The Student News Site of Sonoma State University

Sonoma State Star

The Student News Site of Sonoma State University

Sonoma State Star

The Student News Site of Sonoma State University

Sonoma State Star

The positivity in failing

In the midst of life, failure is inevitable for each individual.  Through my own experiences and observations I have found that failure is the most beneficial experience in order to become successful.  I am also not here to say that failure is easy or isn’t painful because it is. 

By failure, I specifically mean when a person gets to a point where they no longer recognize who they are. That they have failed in either a sense of progress, decisions, love, priorities or trust. 

J.K. Rowling made a graduation speech in 2008 for Harvard University talking about the benefits of failure.  Looking back to when she was 21, failure was what she feared most.  Once she hit rock bottom, she was able to strip away the inessentials and focus on what she truly wanted, not what everyone else wanted for her. 

She stated a person does not completely know their self until they have failed. Without failure, mistakes or regret, people would not have chances to grow and learn from the past to become stronger and wiser.  

“It is impossible to live without failing at something. Unless you’ve lived so cautiously that you might as well not have lived at all,” said J.K. Rowling in her Harvard graduation speech. 

But why failure in particular is essential for success and self-discovery is that it gives you a blank foundation. A person has a chance to think about what it is they truly want, what they are passionate about and take it one step at a time to get there. 

Without this foundation, people are distracted by other’s opinions on what the individual should do or what society thinks is the most optimal option.
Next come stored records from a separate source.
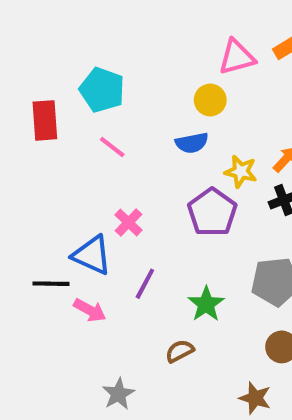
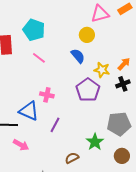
blue semicircle: (192, 143) -> (78, 56), turned -119
pink cross: (129, 222) -> (47, 95), turned -32
green star: (206, 304) -> (95, 142), moved
pink arrow: (90, 310) -> (21, 145), moved

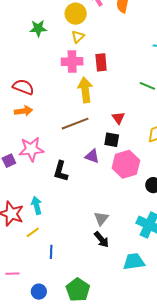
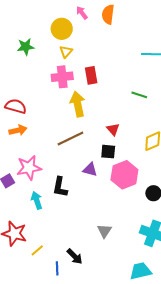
cyan arrow: (37, 205) -> (37, 200), moved
black arrow: (102, 239) -> (75, 256), moved

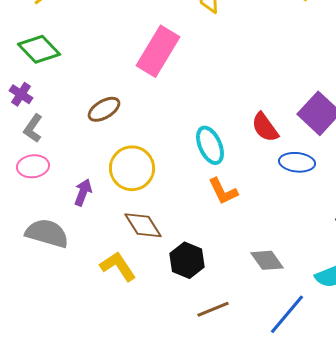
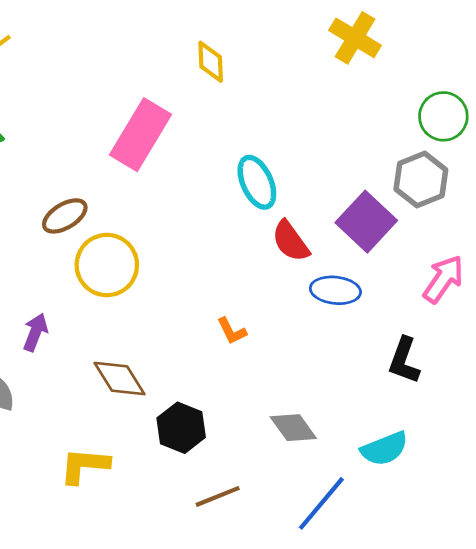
cyan ellipse: (210, 145) -> (257, 182), moved
yellow circle: (132, 168) -> (107, 265), moved
orange L-shape: (223, 191) -> (232, 331), size x0.7
yellow L-shape: (118, 266) -> (84, 466), moved, turned -51

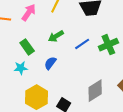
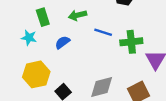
blue line: (82, 44) -> (103, 32), turned 35

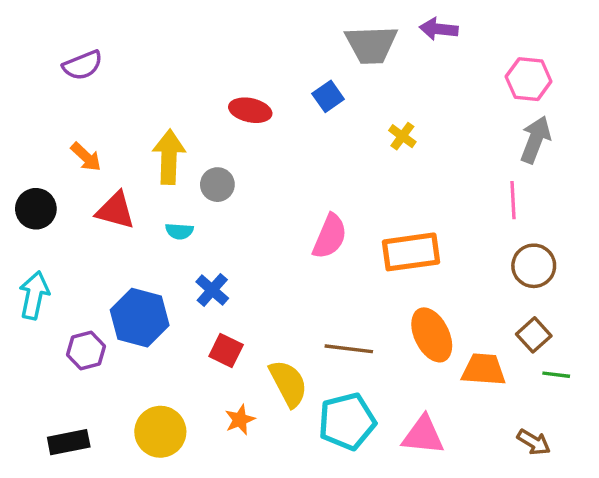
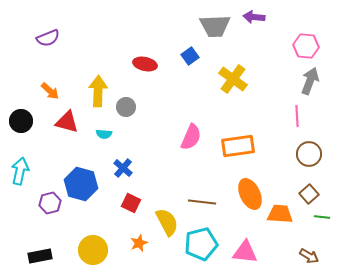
yellow cross: (402, 136) -> (233, 79), size x1.8

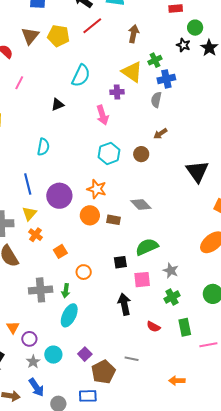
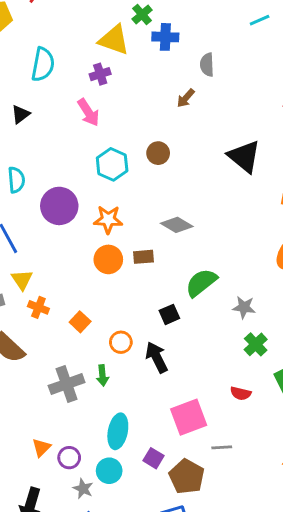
blue cross: (166, 79) -> (165, 37), turned 30
gray semicircle: (156, 100) -> (207, 65), moved
brown arrow: (160, 134) -> (186, 98), moved
purple circle: (59, 196) -> (59, 206), moved
pink square: (142, 280) -> (189, 417), moved, size x1.4
black arrow: (124, 304) -> (157, 357), moved
cyan ellipse: (69, 315) -> (118, 431), moved
orange triangle: (13, 327) -> (41, 448), turned 32

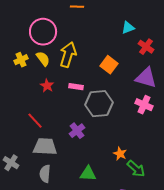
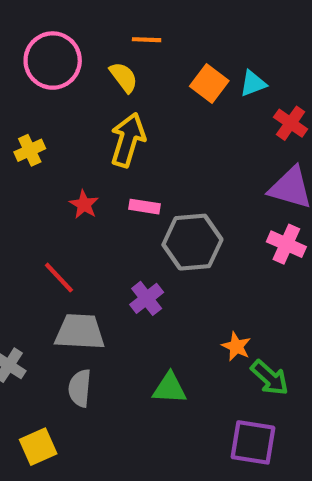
pink circle: (43, 32) -> (53, 61), moved
yellow semicircle: (43, 59) -> (124, 77), moved
orange square: (109, 65) -> (209, 83), moved

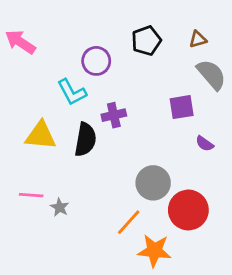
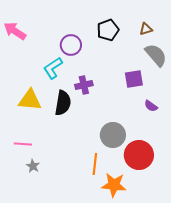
cyan L-shape: (72, 92) -> (53, 68), turned 85
gray star: (60, 207) -> (33, 166), moved
orange line: (129, 222) -> (95, 164), turned -35

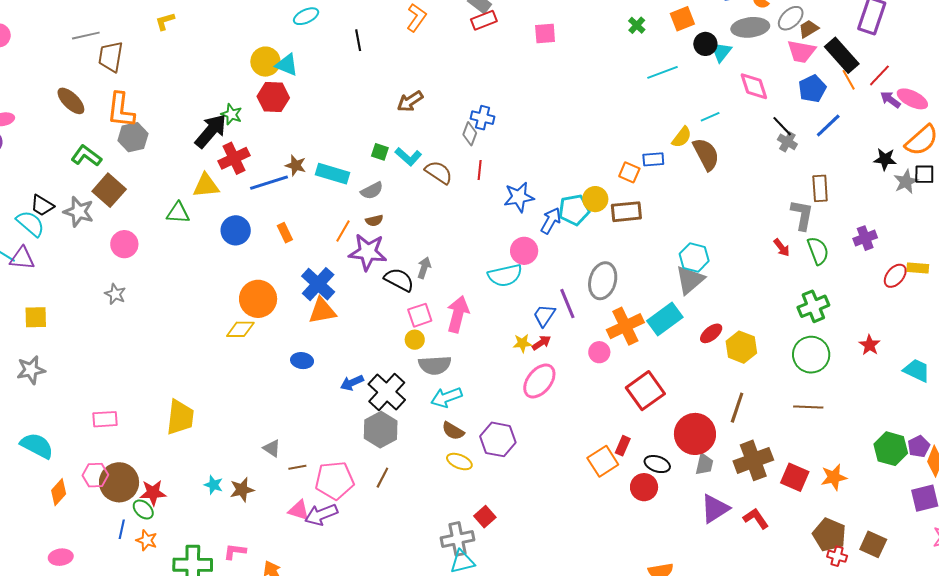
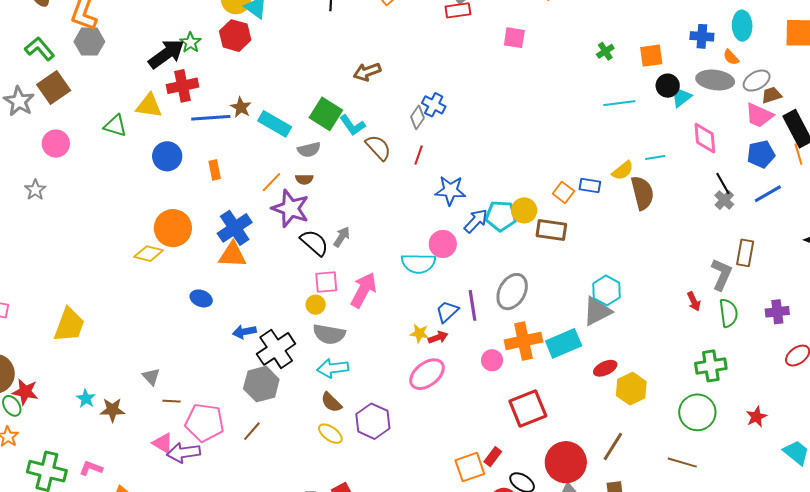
green square: (380, 152) -> (326, 114), size x1.8

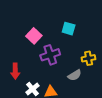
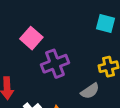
cyan square: (69, 29) -> (106, 24), moved

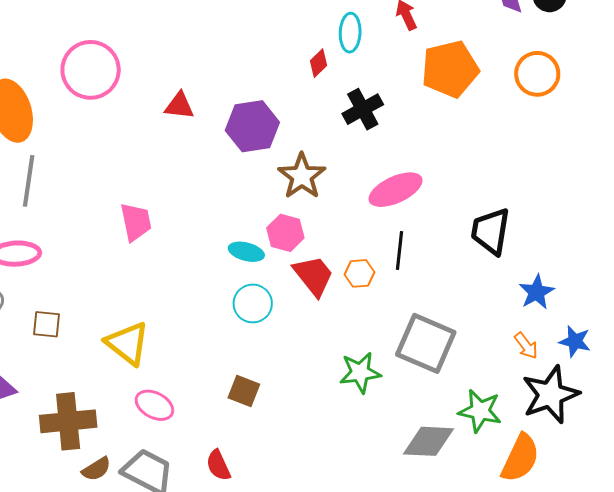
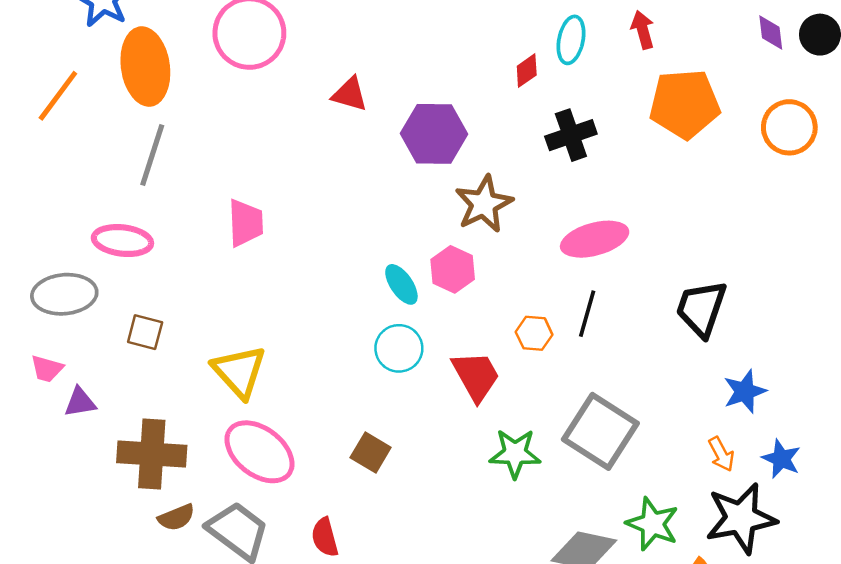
pink trapezoid: (136, 222) -> (246, 223), moved
cyan ellipse: (246, 252) -> (401, 284), turned 32
red trapezoid: (314, 276) -> (476, 376), moved
pink ellipse: (154, 405) -> (259, 452), size x1.5

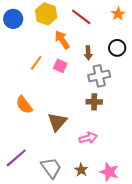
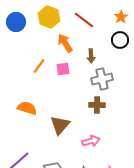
black circle: (117, 48) -> (120, 40), moved
pink square: (60, 66) -> (63, 69), turned -32
orange semicircle: (24, 105) -> (27, 108), turned 144

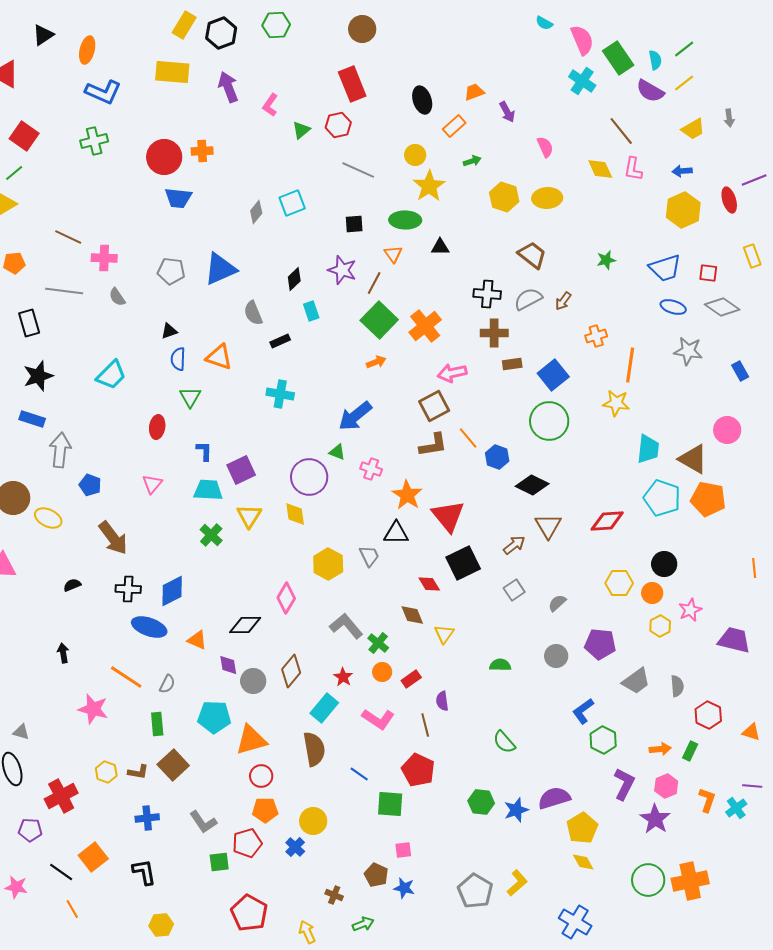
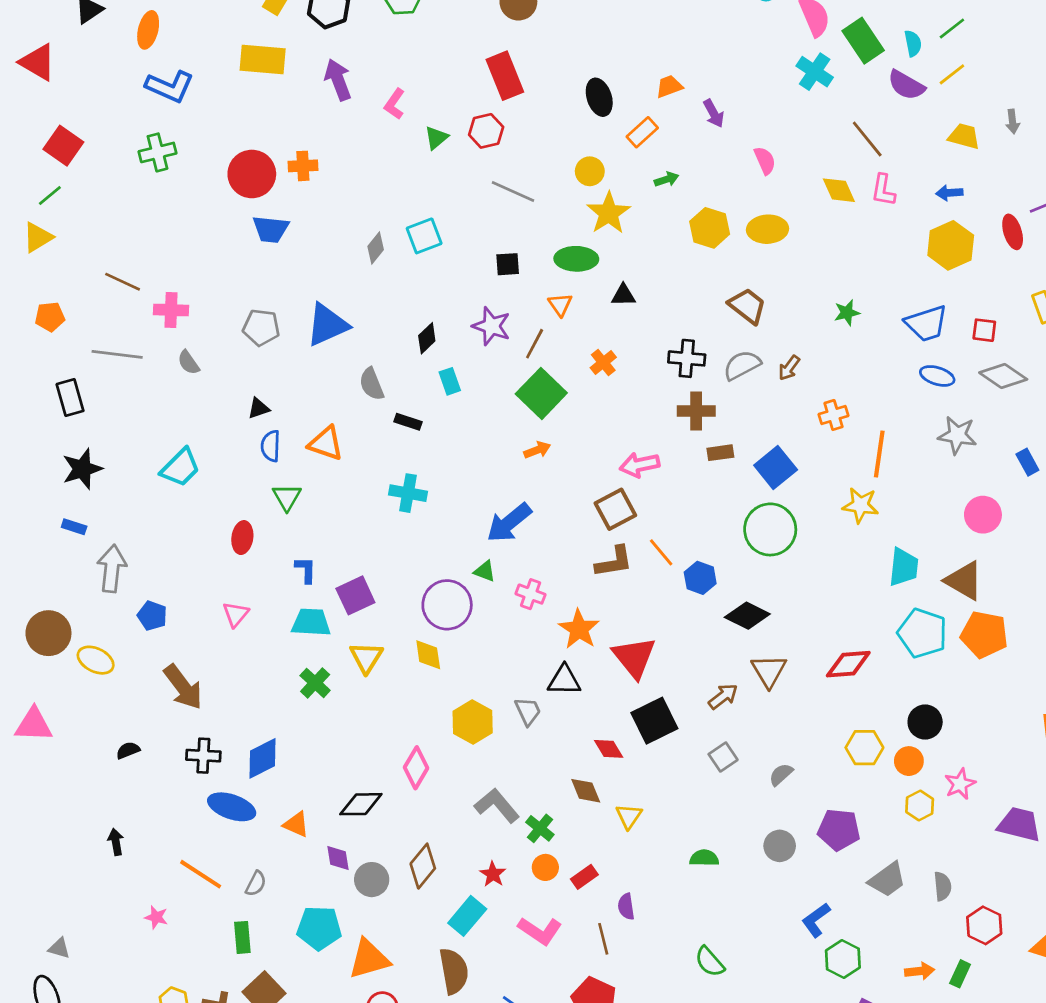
yellow trapezoid: (693, 129) -> (964, 136), turned -135
orange cross: (425, 326) -> (603, 362), moved, size x0.6
black rectangle: (280, 341) -> (408, 422), turned 42
blue rectangle: (32, 419) -> (74, 527), size x0.7
pink circle: (727, 430) -> (983, 515), moved
pink star: (93, 709) -> (156, 917), size x0.6

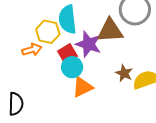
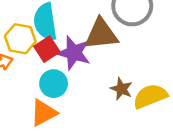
red square: (67, 54) -> (47, 49), moved
orange triangle: (82, 87) -> (44, 113), moved

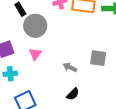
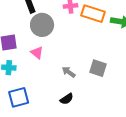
pink triangle: (35, 54) -> (37, 53), turned -40

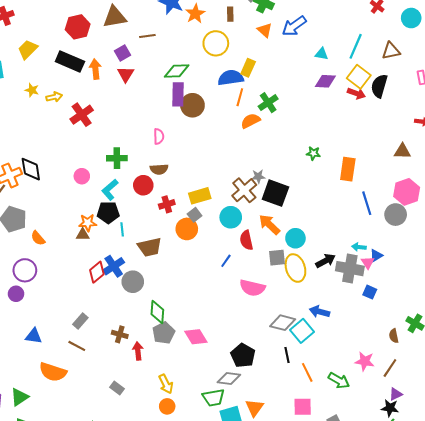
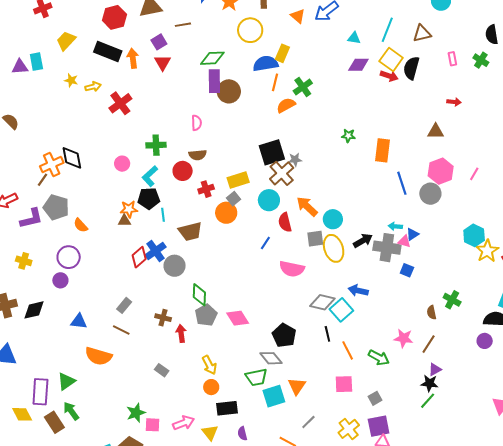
black square: (275, 193) -> (272, 152), moved, turned -36
pink triangle: (368, 263) -> (404, 241), turned -40
gray diamond: (229, 378) -> (271, 358), turned 45

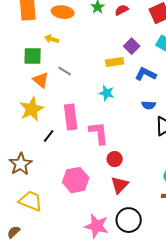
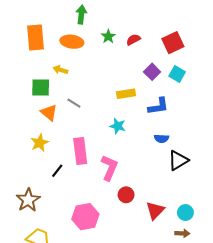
purple square: (132, 46) -> (152, 72), moved
blue L-shape: (146, 74) -> (158, 106), turned 145
yellow star: (32, 109) -> (40, 143), size x0.7
pink L-shape: (99, 133) -> (109, 168), turned 30
red triangle: (120, 185) -> (155, 210), moved

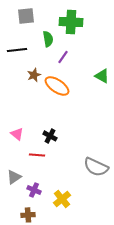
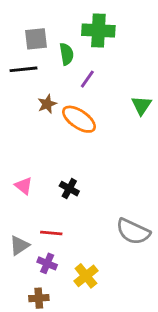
gray square: (26, 16) -> (36, 39), moved
green triangle: (102, 76) -> (141, 105), turned 35
red line: (37, 155) -> (51, 233), moved

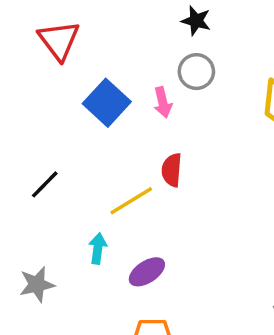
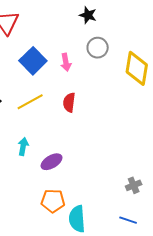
gray circle: (196, 72) -> (98, 48), moved
yellow line: (131, 201) -> (30, 102), moved

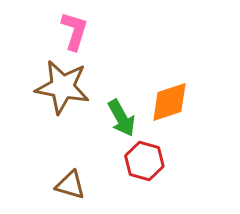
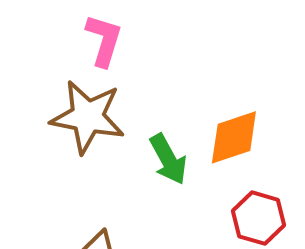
red hexagon: (144, 161) -> (259, 218), moved

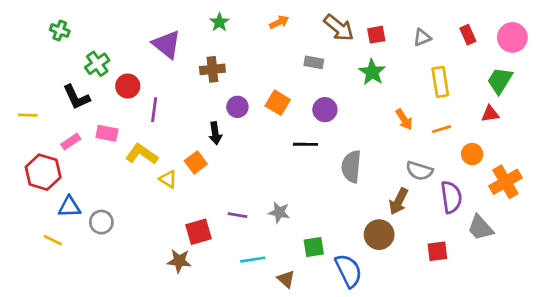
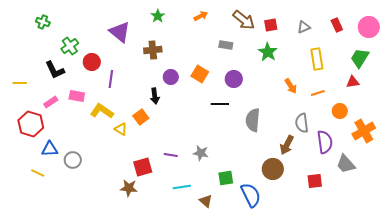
gray semicircle: (419, 171) -> (302, 123), turned 66

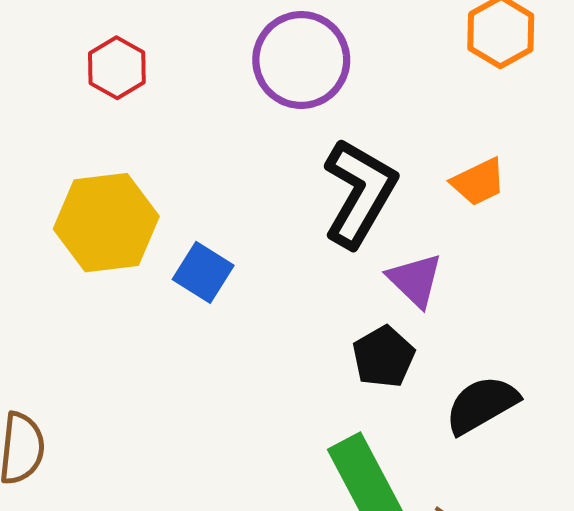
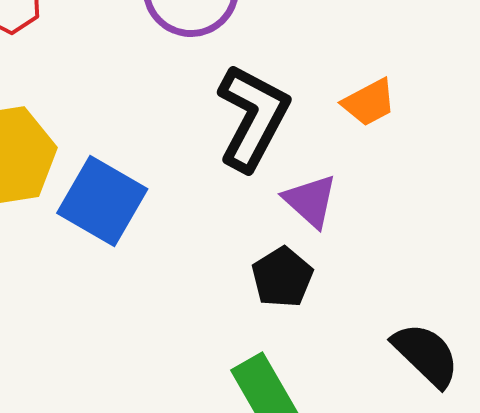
blue square: (203, 272) -> (102, 201), size x1.5
black semicircle: (482, 405) -> (426, 355), moved, turned 76

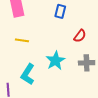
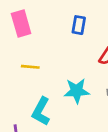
cyan star: (55, 61) -> (77, 91), turned 30

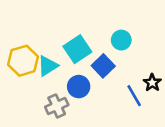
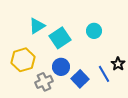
yellow hexagon: (23, 61) -> (23, 60), moved
cyan triangle: (48, 66) -> (37, 26), moved
blue square: (103, 66) -> (80, 79), moved

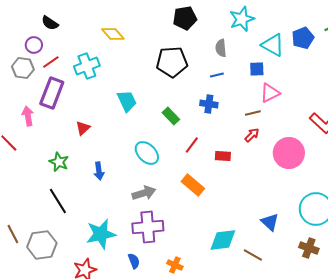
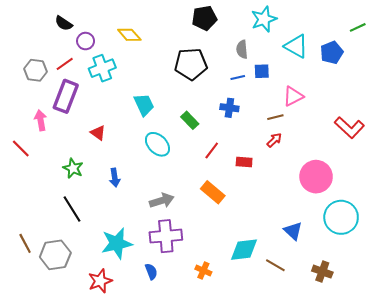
blue pentagon: (303, 38) -> (332, 52), moved
purple circle: (34, 45) -> (86, 41), moved
blue square: (257, 69) -> (262, 71), moved
red triangle: (83, 128) -> (98, 133), turned -42
cyan ellipse: (147, 153) -> (157, 144), moved
pink circle: (289, 153) -> (316, 177), moved
brown cross: (309, 248) -> (322, 272), moved
orange cross: (175, 265) -> (203, 270), moved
None of that truly matters when it comes to the individual’s true happiness and success. 

The strongest people are those that fall on their face and have the ability to get back up, pick up the pieces, put them back together and come back stronger by learning from their failure.  

In the sense of businesses, 80 percent of them fail. The thought of failure scares people away and this statistic gives people less incentive if there is a chance of failure.  But the truth is no matter what the statistic is, there is always a chance to fail or lose, whether it’s in a sports game or the start of a business.

No one will ever know until they try. The point is if someone takes a leap of faith and falls flat on their face, they still had the courage to try. I don’t believe any person who achieved success had not failed numerous times beforehand. We are all human and there isn’t one person that gets it all right the first time around.

Elizabeth Gilbert, author of “Eat Pray Love,” spoke on a TED Talk about her success and failures in her writing career.  For almost six years, all she had received were rejection letters on her writing where at times she struggled with motivation to keep trying.

But throughout that time she kept perspective that writing was her center of life and home.  Even now after her major success with “Eat Pray Love,” she has debated quitting her writing career just as she did before her big break. She had a fear that she would never be able to write something with such popularity as “Eat Pray Love” and leave her readers disappointed.  

What she realized was the way people experience great success and great failure. In both cases she found that either in complete despair or blinding fame, the person needs to come back to their center or find their home. The way she describes it,  a person’s home is what they love more than themselves, which for her is writing.  

The truth is, as I stated earlier, failure is inevitable. Failure is a part of life that each person experiences in some sort of way. The ones who come out successful have experienced failure and have battle scars, but are able to extract positivity from it.  

For the people who have never failed remain in their comfort zone and in the process fail to live.